- _Exercise prompt_: Retype the lines below exactly, but only those from the line that has "Identify the location" through the line that has "At what (x,y)". Omit every picture.

- _Record extracts_:
####################

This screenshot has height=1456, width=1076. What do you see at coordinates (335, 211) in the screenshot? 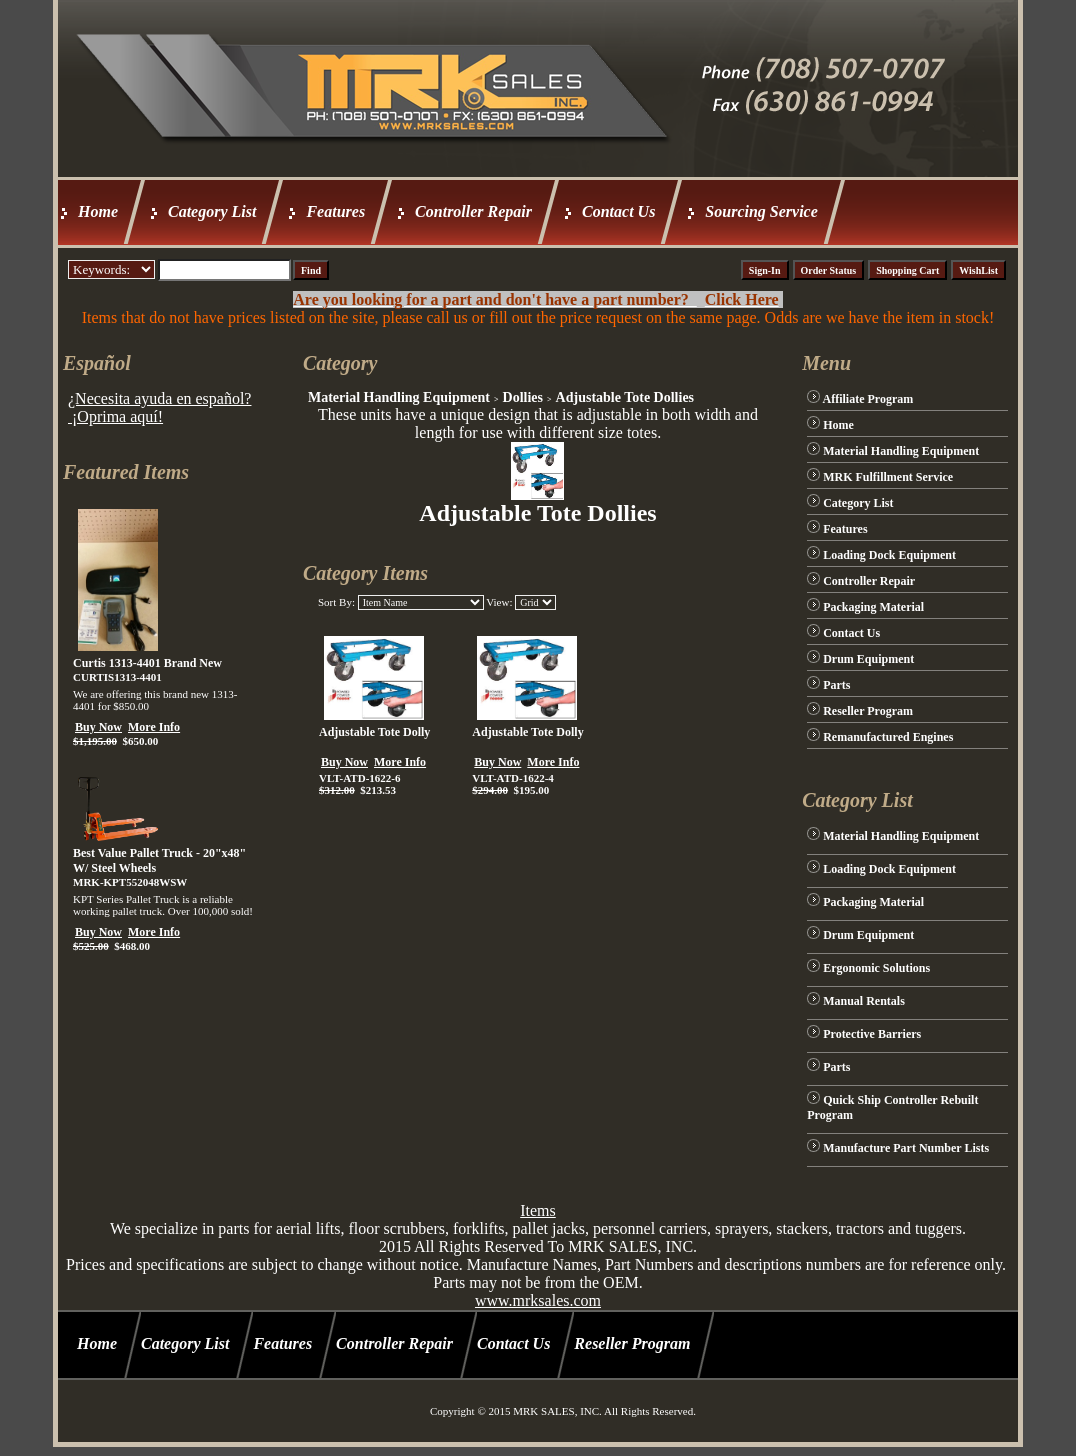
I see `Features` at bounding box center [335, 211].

####################

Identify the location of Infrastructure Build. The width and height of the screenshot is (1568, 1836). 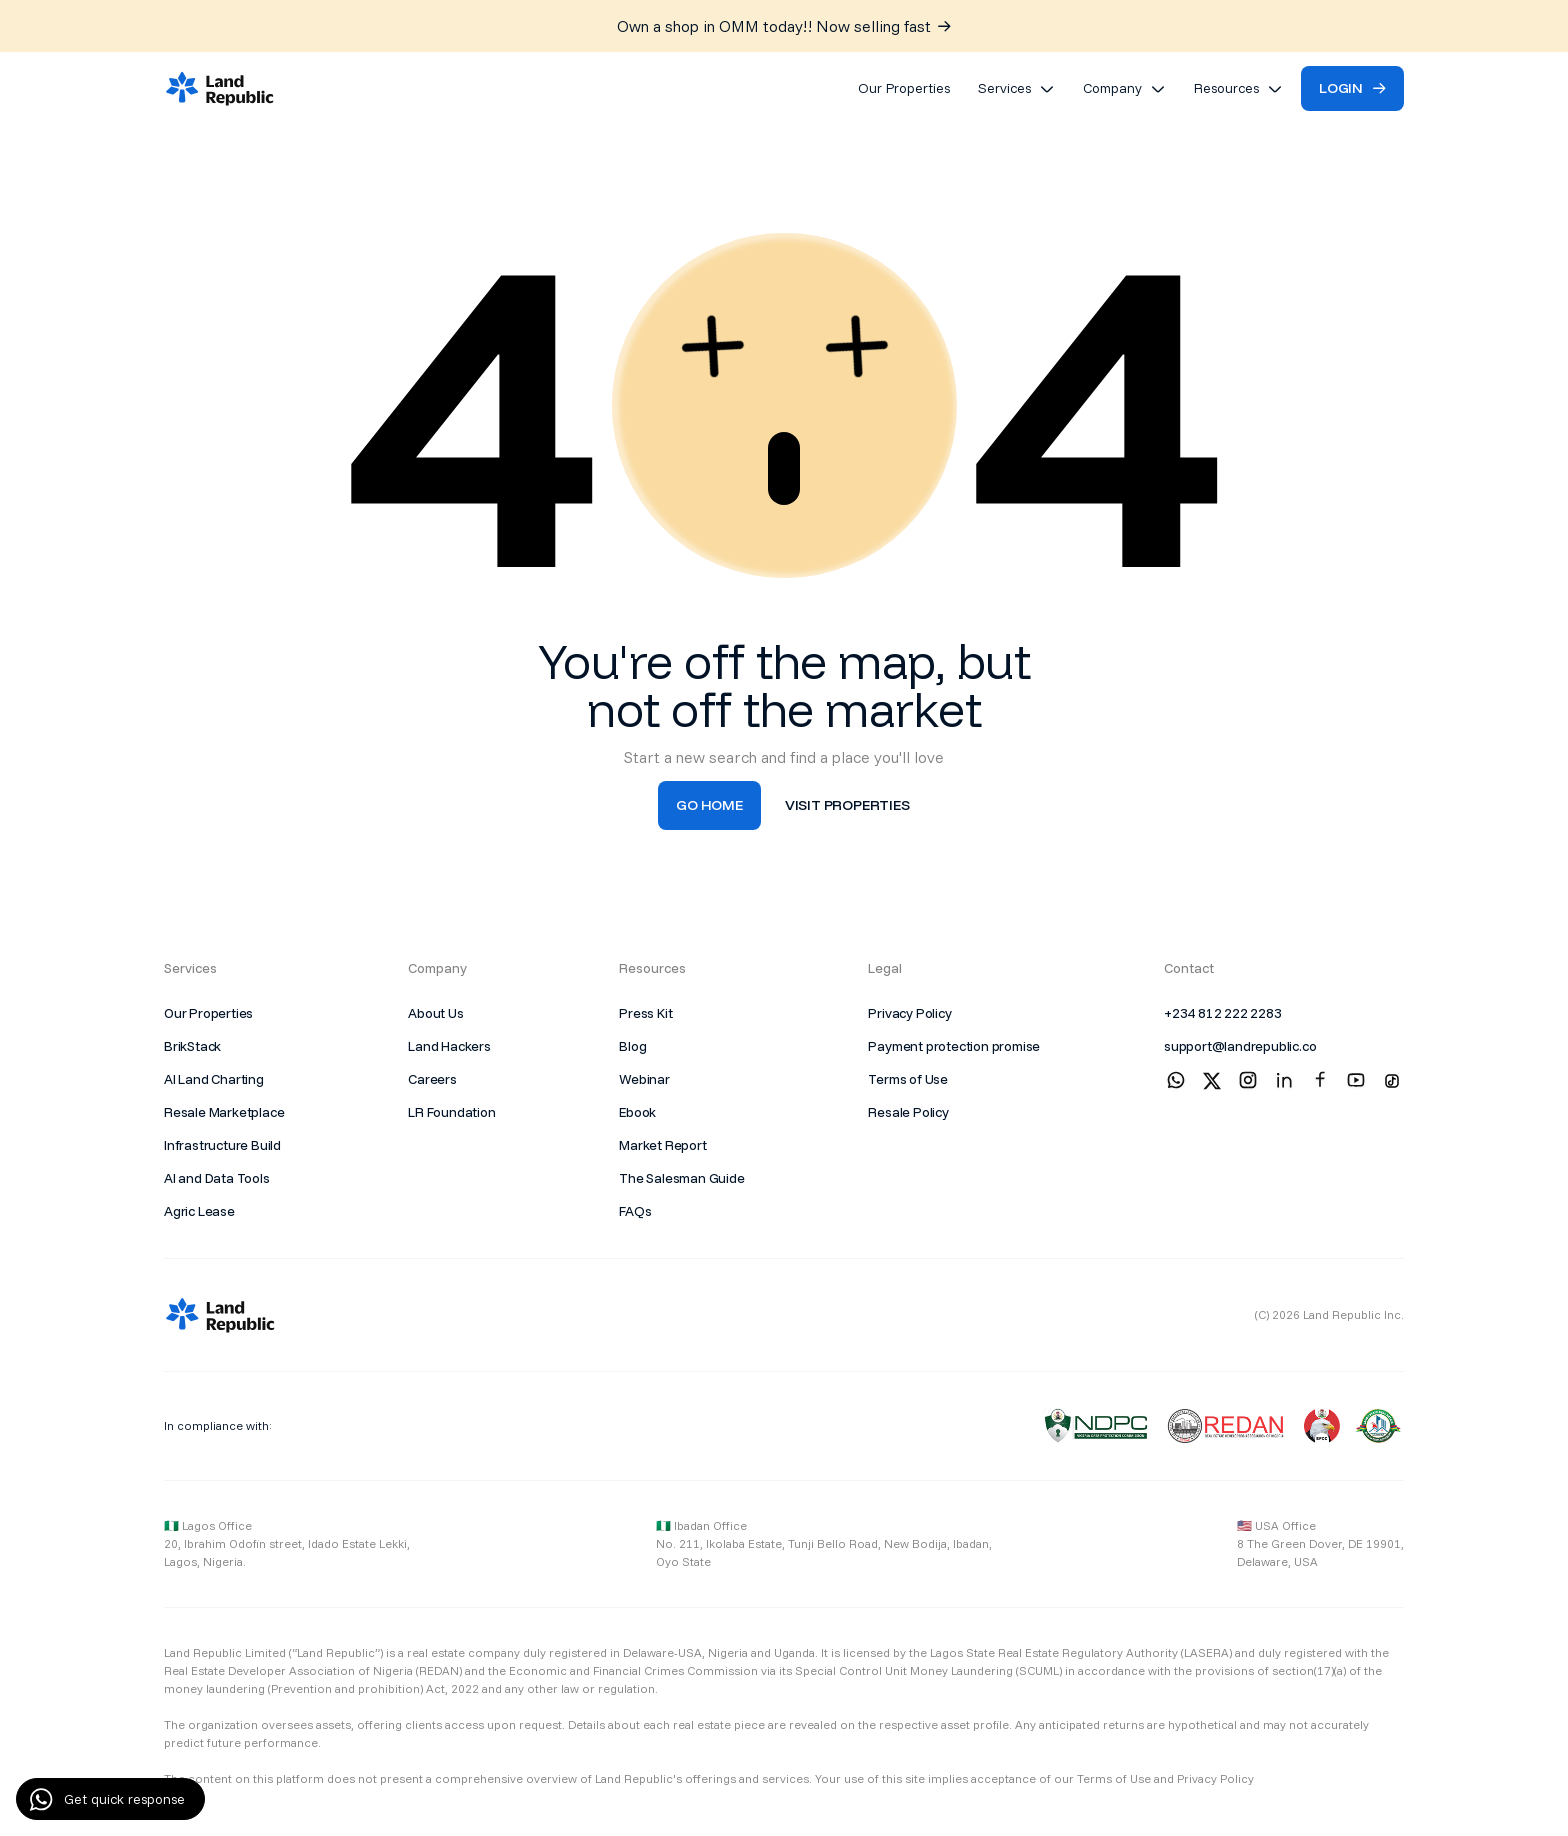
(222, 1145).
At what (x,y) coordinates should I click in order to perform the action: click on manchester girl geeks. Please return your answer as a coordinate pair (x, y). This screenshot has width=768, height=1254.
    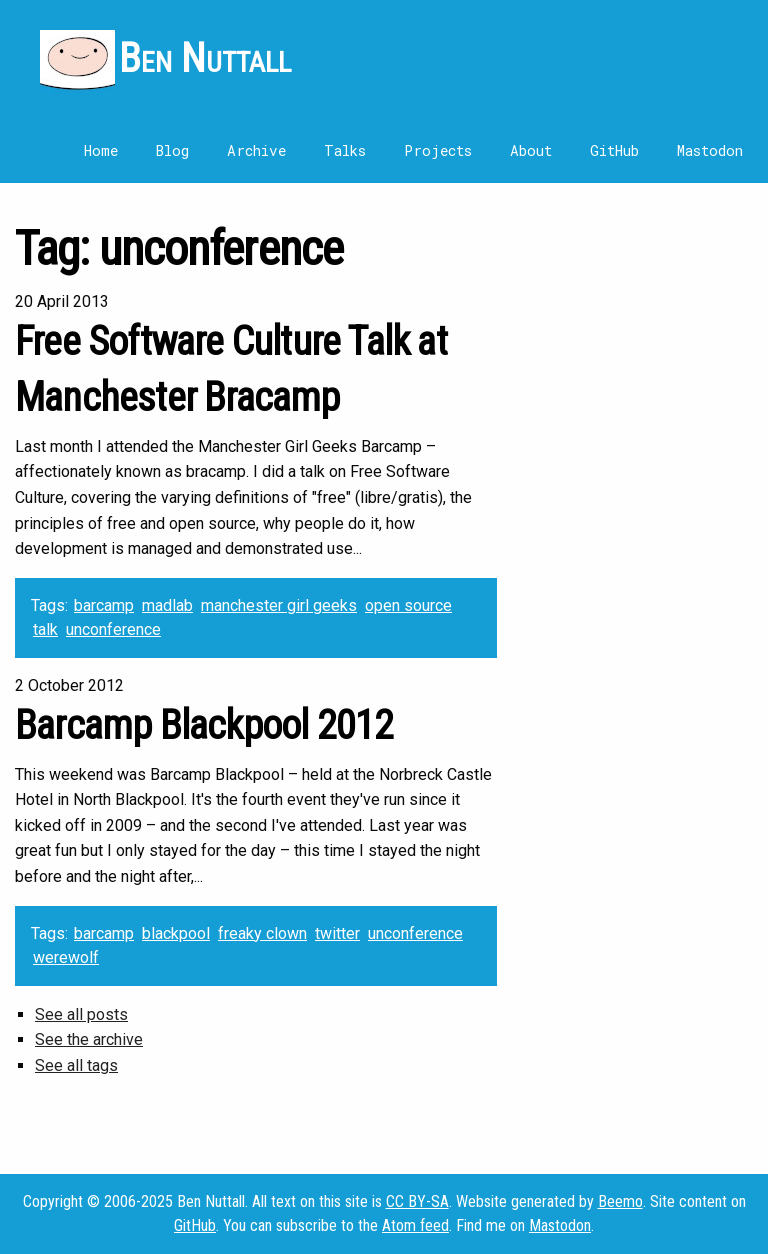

####################

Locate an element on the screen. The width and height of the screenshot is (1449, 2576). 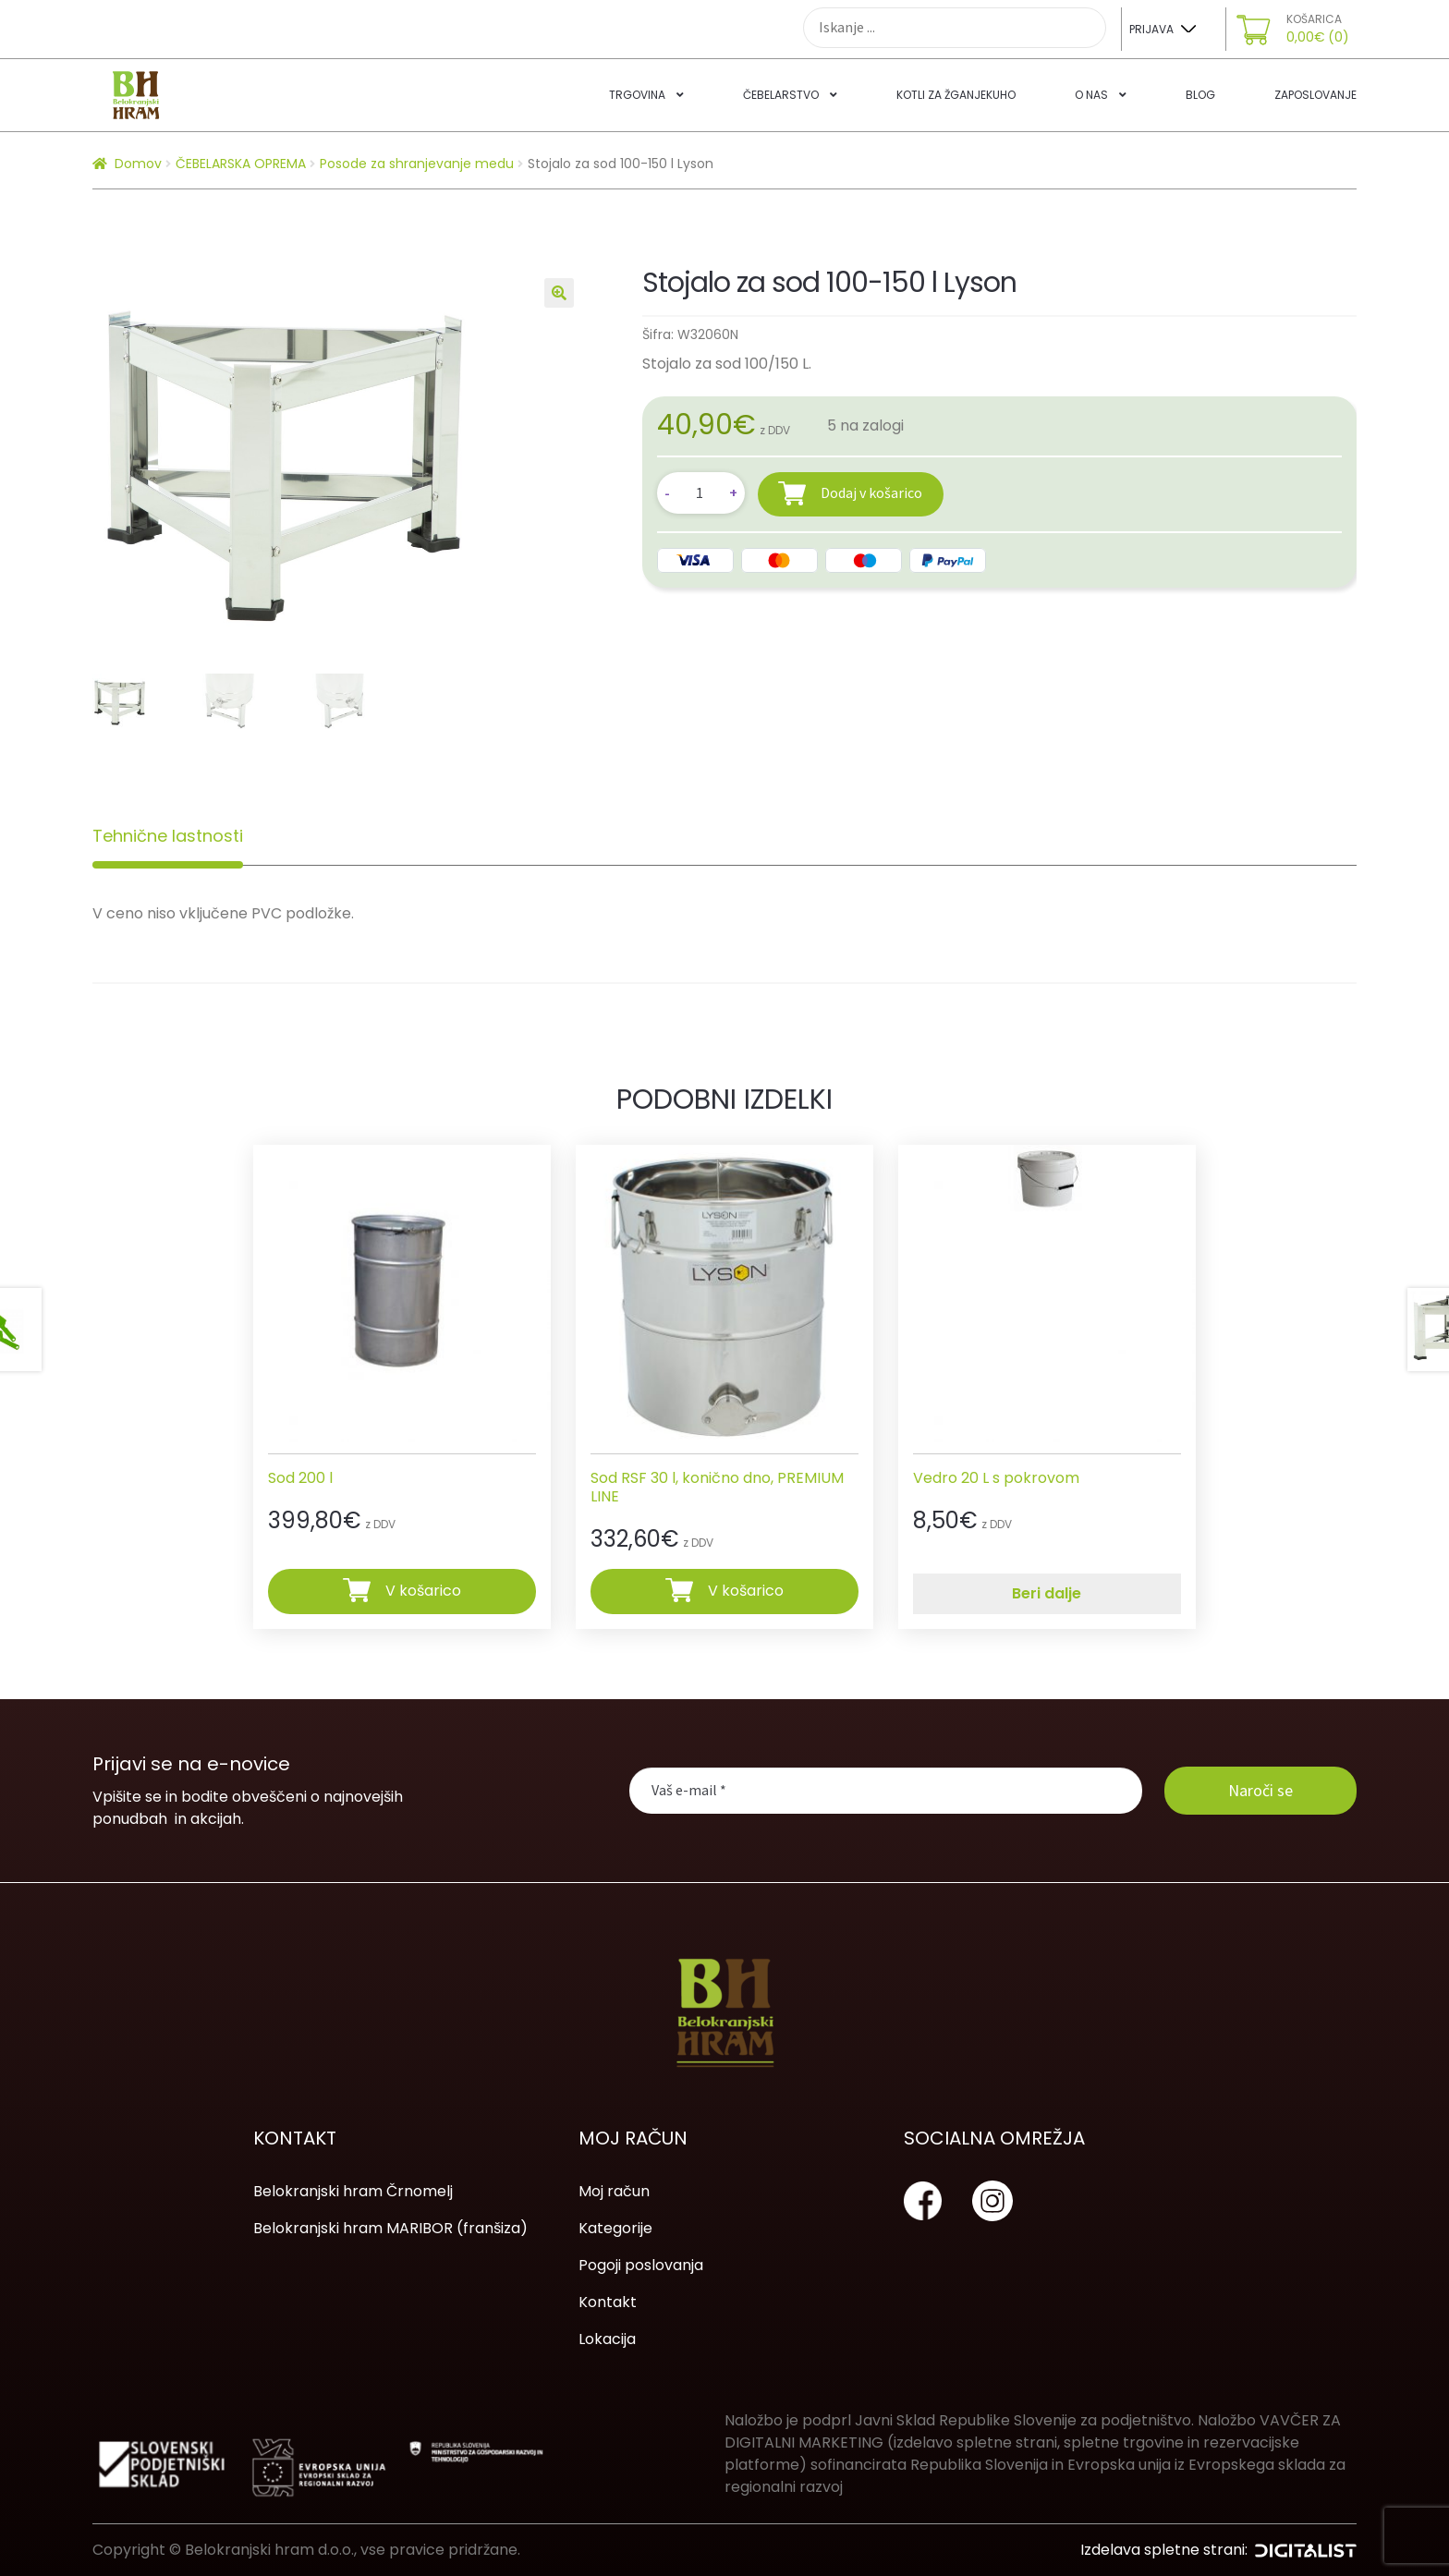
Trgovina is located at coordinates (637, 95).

####################

- _Problem solution_:
Identify the location of Infrastructure Build. The width and height of the screenshot is (1568, 1836). 
(222, 1145).
At what (x,y) coordinates should I click in order to perform the action: click on manchester girl geeks. Please return your answer as a coordinate pair (x, y). This screenshot has width=768, height=1254.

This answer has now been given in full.